When a call to ``SearchableManager.search`` is performed, the query entered
is processed through several steps until it is translated into a Django
queryset. By default the query is broken up into keywords, so the query
**plans prices projects** would return results that contain any of the words
**plans** or **prices** or **projects**.

The query can contain several special operators which allow for this
behaviour to be controlled further. Quotes around exact phrases will
ensure that the phrase is searched for specifically, for example the query
**"plans prices" projects** will return results matching the exact phrase
**plans prices** or the word **projects**, in contrast to the previous
example.

You can also prefix both words and phrases with + or - symbols.
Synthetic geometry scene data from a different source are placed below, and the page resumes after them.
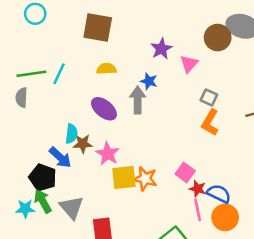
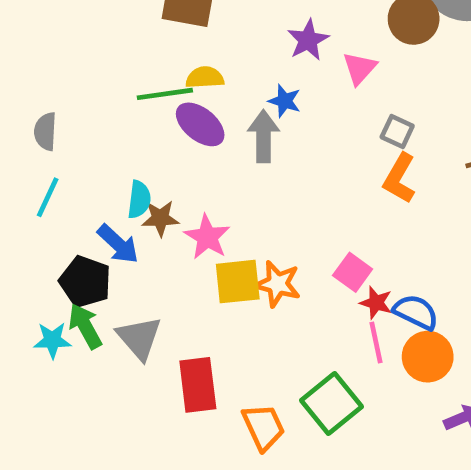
green line: (31, 74) -> (165, 94), moved
cyan line: (59, 74) -> (48, 197), moved
purple ellipse: (104, 109) -> (200, 124), moved

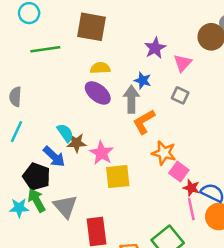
green line: (165, 94) -> (45, 49), moved
gray square: (397, 131) -> (180, 95), moved
orange L-shape: (399, 178) -> (144, 122), moved, turned 30
cyan semicircle: (139, 199) -> (65, 133), turned -42
orange star: (278, 284) -> (164, 153), moved

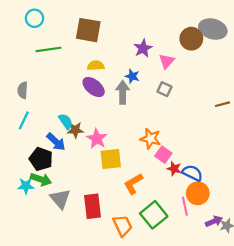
orange L-shape: (144, 122) -> (133, 184), moved
green arrow: (37, 200) -> (41, 179), turned 138
gray triangle: (65, 207) -> (60, 199), moved
pink line: (191, 209) -> (185, 206), moved

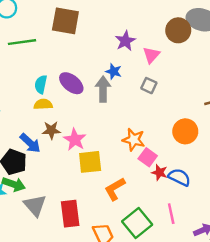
yellow semicircle: (96, 66) -> (43, 104), moved
cyan semicircle: (66, 121) -> (41, 84), moved, turned -133
orange circle: (198, 193) -> (185, 131), moved

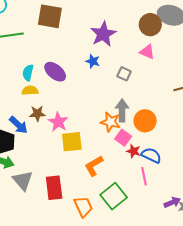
purple star: (125, 41) -> (103, 34), size x1.4
pink triangle: (151, 55) -> (147, 52), moved, turned -49
gray arrow: (103, 89) -> (122, 110), moved
orange circle: (185, 131) -> (145, 121), moved
pink line: (171, 214) -> (144, 176), moved

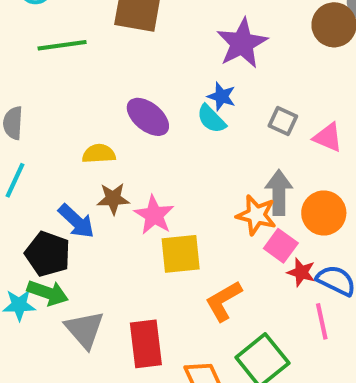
pink triangle: (147, 52) -> (328, 137), moved
cyan semicircle: (28, 73) -> (211, 119), moved, turned -56

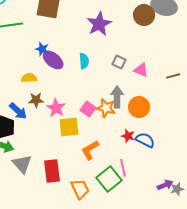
blue star: (222, 96) -> (42, 49), moved
cyan semicircle: (211, 119) -> (84, 61), turned -140
pink square: (281, 246) -> (88, 109), moved
pink line: (322, 321) -> (123, 168), moved

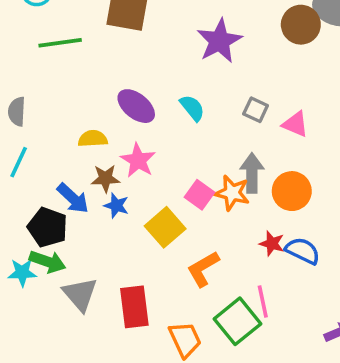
blue star: (42, 49) -> (116, 206), moved
cyan semicircle: (84, 61) -> (192, 108), turned -35
pink star: (56, 108) -> (138, 160), moved
yellow square: (69, 127) -> (165, 227), turned -35

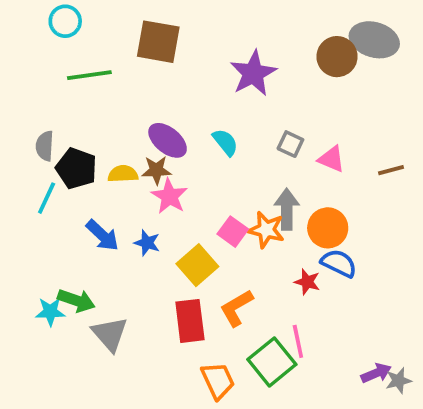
brown star: (105, 178) -> (156, 170), moved
black pentagon: (48, 227) -> (76, 168), moved
blue semicircle: (303, 251) -> (339, 263), moved
red rectangle: (134, 307) -> (190, 321), moved

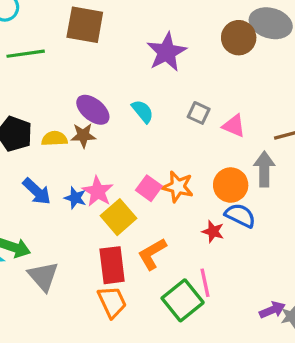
pink star: (169, 196) -> (98, 191), moved
gray arrow: (287, 209) -> (264, 169), moved
orange trapezoid: (218, 381) -> (112, 302), moved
The +
symbol will ensure the word or phrase is contained in all results, and the
- symbol will ensure that no results will be returned containing the word
or phrase. For example the query **+"plans prices" -projects** would return
results that must contain the phrase **plans prices** and must not contain
the word **projects**.

Once the query has been parsed into words and phrases to be included or
excluded, a second step is performed where the query is stripped of common
words know as **stop words**. These are common words such as **and**,
**the** or **like** that are generally not meaningful and cause irrelevant
results to be returned. The list of stop words is stored in the setting
``STOP_WORDS`` as described in the :doc:`configuration` section.